GGSA launches 110th anniversary
The Ghana Geological Survey Authority (GGSA) has launched its 110th anniversary, with a call on the authority to ensure that site and foundation investigations are conducted before any projects are constructed.
The GGSA, over the past century, apart from mineral exploration activities, played a crucial role in the construction of the Akosombo, Kpong and Bui hydroelectric dams as well as the Tema Motorway.
The GGSA Act, 2016 (Act 928), empowers the GGSA to conduct site or foundation investigations and issue certified reports before major construction works or projects that potentially impact the environment's subsurface structure, socio-economic, cultural and aesthetics.
A Deputy Minister of Lands and Natural Resources, George Mireku Duker, who made that call, urged the GGSA to strengthen collaboration with metropolitan, municipal and district assemblies (MMDAs) and other stakeholders to make the ground investigations efficient.
Mr Duker said when that was done, it would help to curb the increasing incidence of collapsed buildings across the country.
He added that the Ministry of Lands and Natural Resources would support the authority to get a Legislative Instrument (L.I) to fully operationalise Act 928.
“I want to assure everyone that the Lands and Natural Resources ministry will provide the necessary support to realise this vision, not just for the benefit of GGSA but for the country,” he said.
The GGSA was started in 1913 as the Gold Coast Geological Survey Department, with the mandate to study the country in detail to assess its resource potential.
In 2016, it was given an authority status as one of the agencies under the Ministry of Lands and Natural Resources, in accordance with Ghana Geological Service Act, 2016 (Act 928), to advise, promote and research on geoscientific
issues concerning mineral resources, groundwater, environment, geo-hazards and land use planning to support sustainable economic development in the country.
The GGSA also exists to advise the state to make informed decisions on geoscientific issues, data and information management in a user-friendly way to the government, industry and the public.

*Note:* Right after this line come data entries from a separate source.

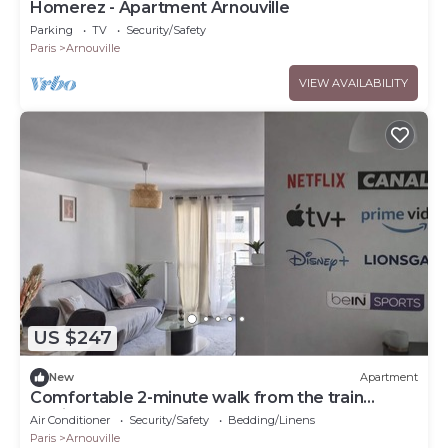
Homerez - Apartment Arnouville
Parking
TV
Security/Safety
Paris
Arnouville
VIEW AVAILABILITY
US $247
New
Apartment
Comfortable 2-minute walk from the train
station - Near
Air Conditioner
Security/Safety
Bedding/Linens
CDG|ParisNord|StadeFrance|ParcExpo
Paris
Arnouville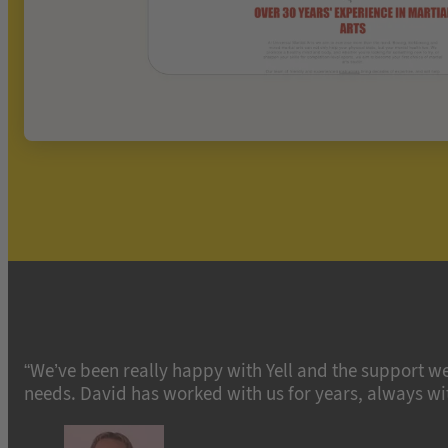
“We’ve been really happy with Yell and the support we
needs. David has worked with us for years, always with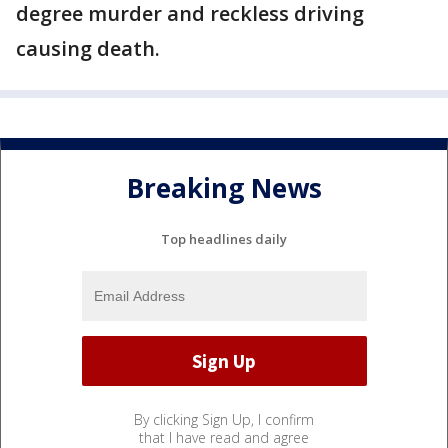
degree murder and reckless driving
causing death.
Breaking News
Top headlines daily
By clicking Sign Up, I confirm
that I have read and agree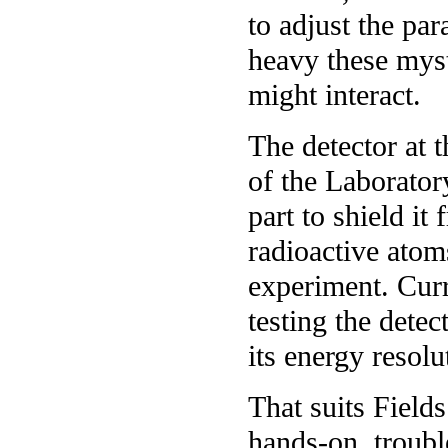
to adjust the pa
heavy these myst
might interact.
The detector at 
of the Laborator
part to shield it
radioactive atoms
experiment. Curr
testing the detec
its energy resolu
That suits Fields
hands-on, troubl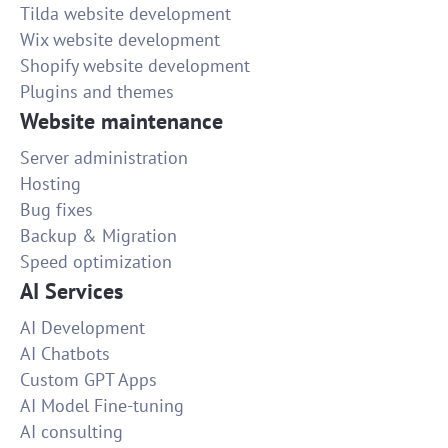
Tilda website development
Wix website development
Shopify website development
Plugins and themes
Website maintenance
Server administration
Hosting
Bug fixes
Backup & Migration
Speed optimization
AI Services
AI Development
AI Chatbots
Custom GPT Apps
AI Model Fine-tuning
AI consulting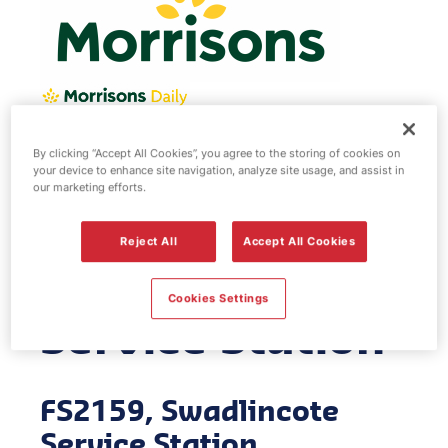
By clicking “Accept All Cookies”, you agree to the storing of cookies on
Morrisons fuel
your device to enhance site navigation, analyze site usage, and assist in
our marketing efforts.
station -
Reject All
Accept All Cookies
Swadlincote
Cookies Settings
Service Station
FS2159, Swadlincote
Service Station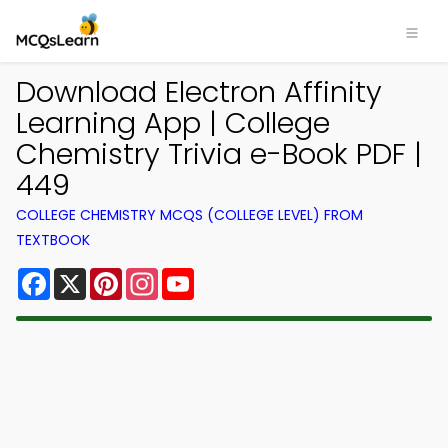
Download Electron Affinity
Learning App | College
Chemistry Trivia e-Book PDF |
449
COLLEGE CHEMISTRY MCQS (COLLEGE LEVEL) FROM
TEXTBOOK
Facebook
X
Pinterest
Instagram
YouTube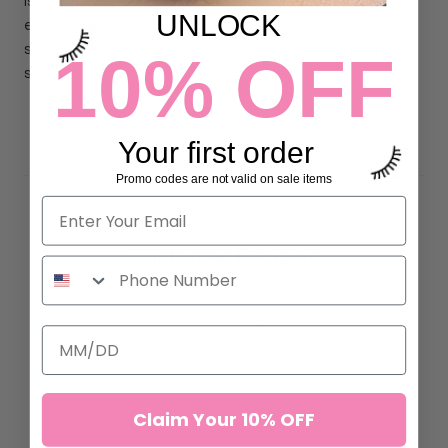
Isolation Tweezer has a 30° curved tip, designed for clean,
UNLOCK
effortless lash isolation. Its diamond grip handle offers
steady control and reduces hand fatigue during long lash
10% OFF
sets.
Your first order
DETAILS
Promo codes are not valid on sale items
Customer Reviews
5.00 out of 5
Based on 2 reviews
2
0
0
Claim Your 10% OFF
0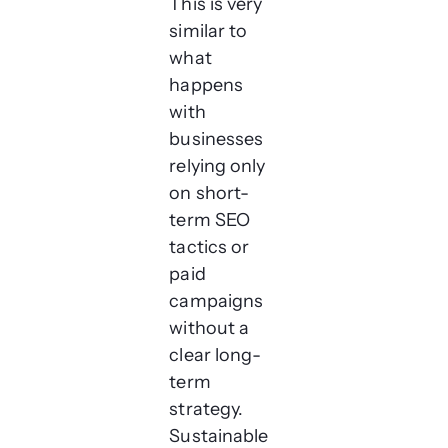
This is very
similar to
what
happens
with
businesses
relying only
on short-
term SEO
tactics or
paid
campaigns
without a
clear long-
term
strategy.
Sustainable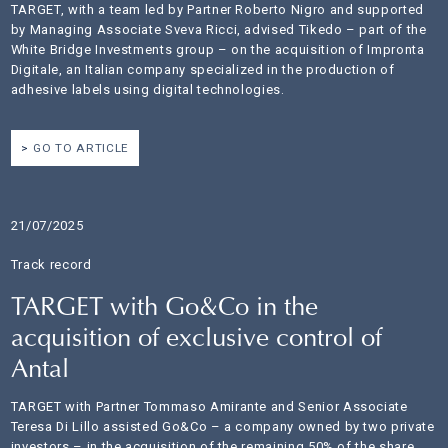
TARGET, with a team led by Partner Roberto Nigro and supported
by Managing Associate Sveva Ricci, advised Tikedo – part of the
White Bridge Investments group – on the acquisition of Impronta
Digitale, an Italian company specialized in the production of
adhesive labels using digital technologies.
GO TO ARTICLE
21/07/2025
Track record
TARGET with Go&Co in the
acquisition of exclusive control of
Antal
TARGET with Partner Tommaso Amirante and Senior Associate
Teresa Di Lillo assisted Go&Co – a company owned by two private
investors – in the acquisition of the remaining 50% of the share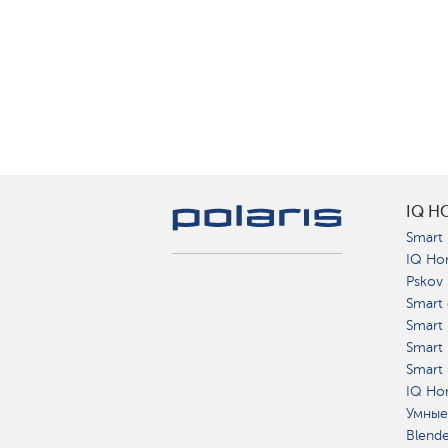
IQ H
Smart 
IQ Ho
Pskov
Smart 
Smart
Smart 
Smart 
IQ Hom
Умные
Blend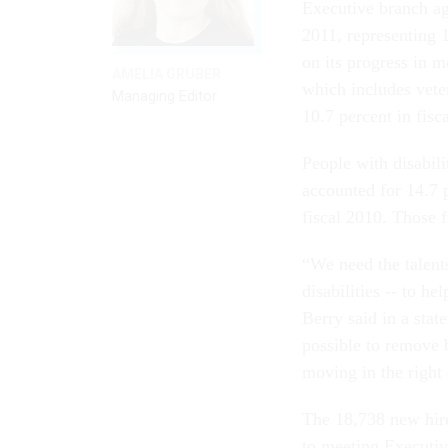
Executive branch ag
2011, representing 
on its progress in m
AMELIA GRUBER
which includes vete
Managing Editor
10.7 percent in fisc
People with disabil
accounted for 14.7 p
fiscal 2010. Those f
“We need the talents
disabilities -- to 
Berry said in a sta
possible to remove 
moving in the right 
The 18,738 new hire
to meeting Executiv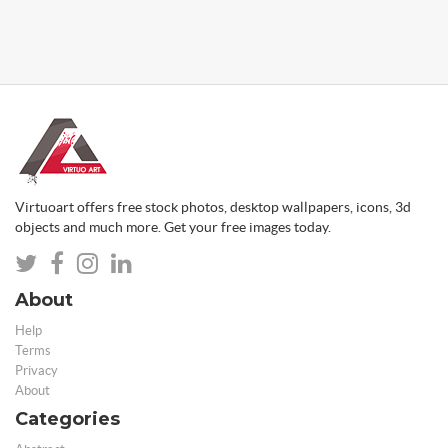
Virtuoart offers free stock photos, desktop wallpapers, icons, 3d
objects and much more. Get your free images today.
About
Help
Terms
Privacy
About
Categories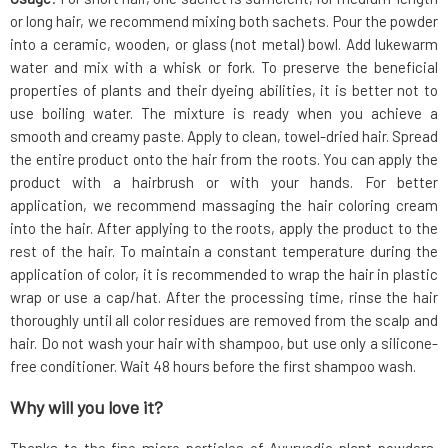
or long hair, we recommend mixing both sachets. Pour the powder
into a ceramic, wooden, or glass (not metal) bowl. Add lukewarm
water and mix with a whisk or fork. To preserve the beneficial
properties of plants and their dyeing abilities, it is better not to
use boiling water. The mixture is ready when you achieve a
smooth and creamy paste. Apply to clean, towel-dried hair. Spread
the entire product onto the hair from the roots. You can apply the
product with a hairbrush or with your hands. For better
application, we recommend massaging the hair coloring cream
into the hair. After applying to the roots, apply the product to the
rest of the hair. To maintain a constant temperature during the
application of color, it is recommended to wrap the hair in plastic
wrap or use a cap/hat. After the processing time, rinse the hair
thoroughly until all color residues are removed from the scalp and
hair. Do not wash your hair with shampoo, but use only a silicone-
free conditioner. Wait 48 hours before the first shampoo wash.
Why will you love it?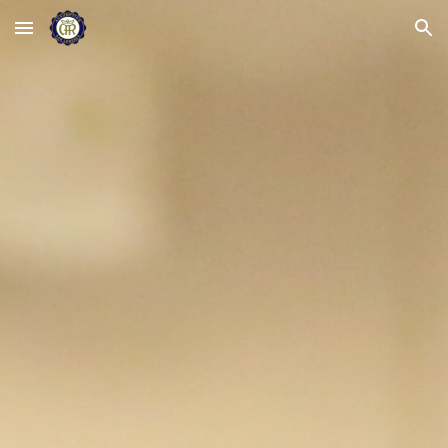
Skip to main content
Skip to navigation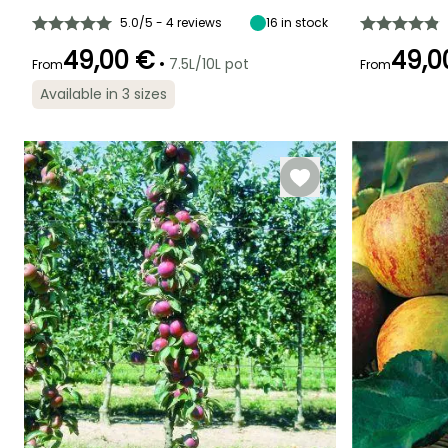
4 m
3.50 m
7 cm
September to
5.0/5 - 4 reviews
16
in stock
October
49,00 €
49,0
•
7.5L/10L pot
From
From
Available in 3 sizes
Spread at maturi
Exposure
3 m
Sun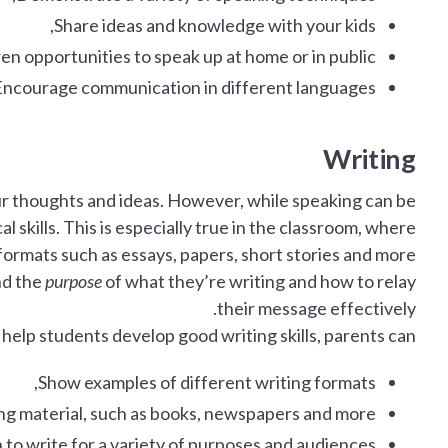
Share ideas and knowledge with your kids,
ren opportunities to speak up at home or in public,
ncourage communication in different languages.
Writing
our thoughts and ideas. However, while speaking can be
l skills. This is especially true in the classroom, where
 formats such as essays, papers, short stories and more.
nd the
purpose
of what they’re writing and how to relay
their message effectively.
 help students develop good writing skills, parents can:
Show examples of different writing formats,
ing material, such as books, newspapers and more,
 to write for a variety of purposes and audiences,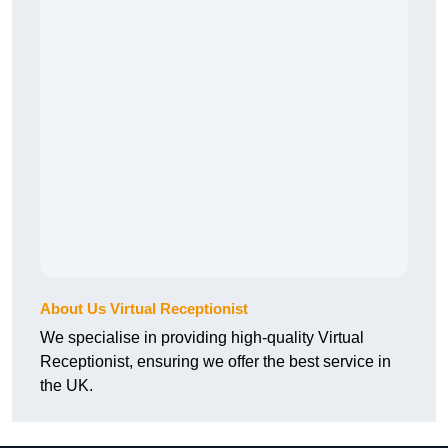
About Us Virtual Receptionist
We specialise in providing high-quality Virtual
Receptionist, ensuring we offer the best service in
the UK.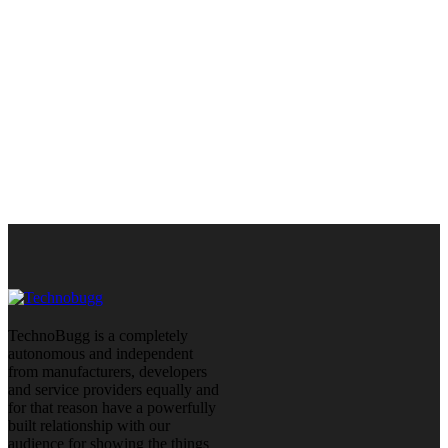
TechnoBugg is a completely
autonomous and independent
from manufacturers, developers
and service providers equally and
for that reason have a powerfully
built relationship with our
audience for showing the things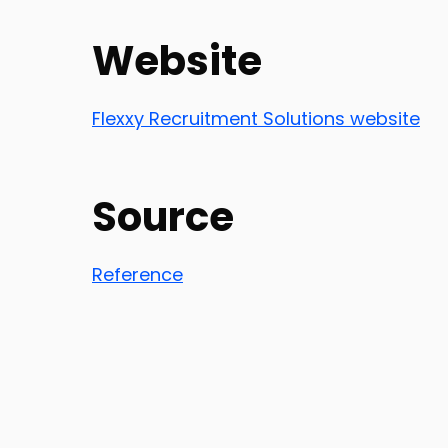
Website
Flexxy Recruitment Solutions website
Source
Reference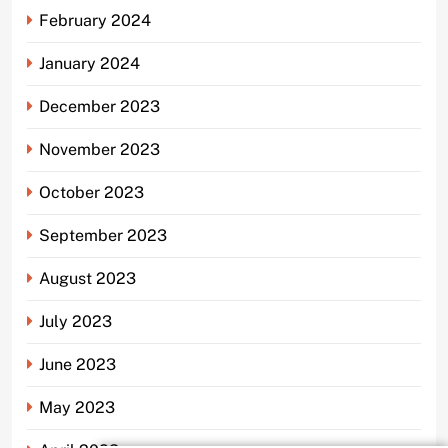
February 2024
January 2024
December 2023
November 2023
October 2023
September 2023
August 2023
July 2023
June 2023
May 2023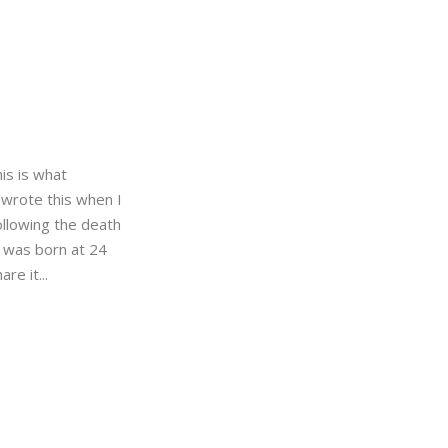
this is what
 wrote this when I
ollowing the death
 was born at 24
re it...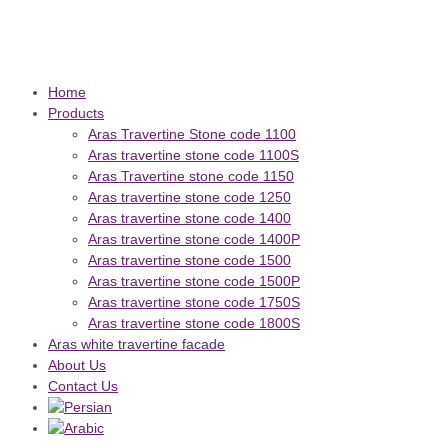
Home
Products
Aras Travertine Stone code 1100
Aras travertine stone code 1100S
Aras Travertine stone code 1150
Aras travertine stone code 1250
Aras travertine stone code 1400
Aras travertine stone code 1400P
Aras travertine stone code 1500
Aras travertine stone code 1500P
Aras travertine stone code 1750S
Aras travertine stone code 1800S
Aras white travertine facade
About Us
Contact Us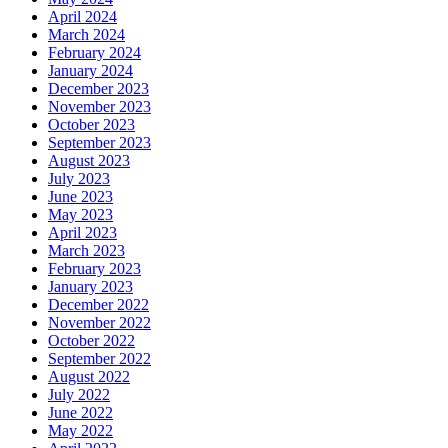
April 2024
March 2024
February 2024
January 2024
December 2023
November 2023
October 2023
September 2023
August 2023
July 2023
June 2023
May 2023
April 2023
March 2023
February 2023
January 2023
December 2022
November 2022
October 2022
September 2022
August 2022
July 2022
June 2022
May 2022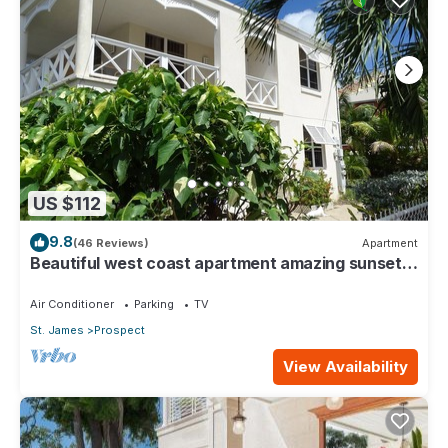
US $112
9.8
(46 Reviews)
Apartment
Beautiful west coast apartment amazing sunset
views 5 minute walk to the beach.
Air Conditioner
Parking
TV
St. James
Prospect
View Availability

The 110th anniversary is on the theme: "Ghana’s sustainable industrial and socio-economic development: the pivotal role of the Ghana Geological Survey Authority."
It brought together key personalities, including former directors of GGSA, the Board Chairman of the Authority's board, P. Y. O. Amoako, and some stakeholders.
Mr Duker said in an era where the country was faced with challenges such as illegal mining, climate change and disasters that arose from natural phenomena, the GGSA needed to be more innovative in finding solutions to those challenges.
For his part, the acting Director-General of GGSA, Isaac Kuuwan Mwinbelle, said the GGSA had, over the 110 years of its existence, discovered many minerals and was currently doing commercial exploration for more minerals across the country.
"The GGSA has, undoubtedly, been one of the key institutions that has contributed significantly to nation-building, serving as a repository of geoscientific data and information for national development," he said.
Mr Mwinbelle said as part of the year-long 110th anniversary celebration, the authority would undertake earthquake education, lectures, seminars and conferences to bring its activities closer to the people.
Mr Mwimbelle said the GGSA was currently collaborating with all MMDAs to conduct ground investigations before the siting of development projects.
He said the authority was focused on working for the passage of the L.I to operationalise Act 928 as that would facilitate the discharge of their mandate, with cutting-edge technology and infrastructure, including remote sensing.